The classic was Greg Bear‘s The Forge of God. This is the first Bear book I’ve read. It had a lot of the elements I like: an apocalyptic event, first contact with aliens, high-falutin’ theories about the nature of consciousness and the universe. It was also an emotionally wrenching story, as the Earth is literally ripped apart before our eyes. My only criticism is: where are the strong female characters, playing an active role alongside the men? This phenomenon of relegating women to supporting roles isn’t unique to Bear; many sci-fi writers of his era do this, and I find it very irritating, not to mention unbelievable. Although I liked the book a lot, I don’t see myself tackling another Bear novel anytime soon.

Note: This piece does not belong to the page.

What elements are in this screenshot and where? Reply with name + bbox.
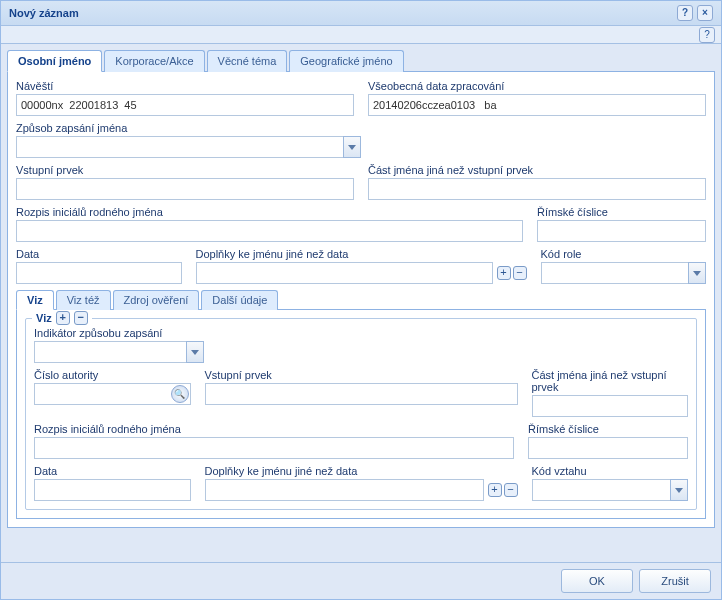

The new science fiction book was Ready Player One by Ernest Cline. I’m sure if you’re a geek, you’ve already read this. It is specifically designed to appeal to geeks, particularly those of us who grew up in the ’80s, as it is riddled with pop-culture references from that time. I thought the dystopian near-future world that Cline created was very believable, and he injected into it a suspenseful, fast-paced story that perfectly captured the mood of those ’80s movies he constantly references: Goonies, War Games, etc. This is not great literature, but it is a very fun read.
I finally finished The Grapes of Wrath by John Steinbeck. It was hard to get through, and I’m never going to reread it, but I’m glad I did get this classic under my belt. I didn’t like it as much as East of Eden. It was too political, too abstracted, while East of Eden is just a ripping story. But Steinbeck’s ideas and politics resonated with me, and I thought they were just as germane today as they were when the book was published. Everyone should read this novel at least once.
On the fluffier side, I read a novella by Stephen King, Ur, which was clearly intended as an advertisement for the Kindle, but I had to read it because of the Dark Tower connections. If you’re a Dark Tower fan, this is a fun one; otherwise, it’s not essential reading. I also got Robert Heinlein‘s The Door Into Summer for the Kindle at a bargain price. I keep vowing not to read any more Heinlein, but let’s face, the guy is entertaining. However, the weird ending of this time-travel novel really put me off, so this really is the last Heinlein for me.
My son is getting old enough to listen to longer books now, so on car trips, we listened to the audio versions of two childhood classics: Stuart Little by E.B. White and James and the Giant Peach by Roald Dahl. One of the best parts of parenting is getting to revisit favorite books from my own childhood. I still love James, and I think Stuart is bizarre but often hilarious. My son preferred Stuart.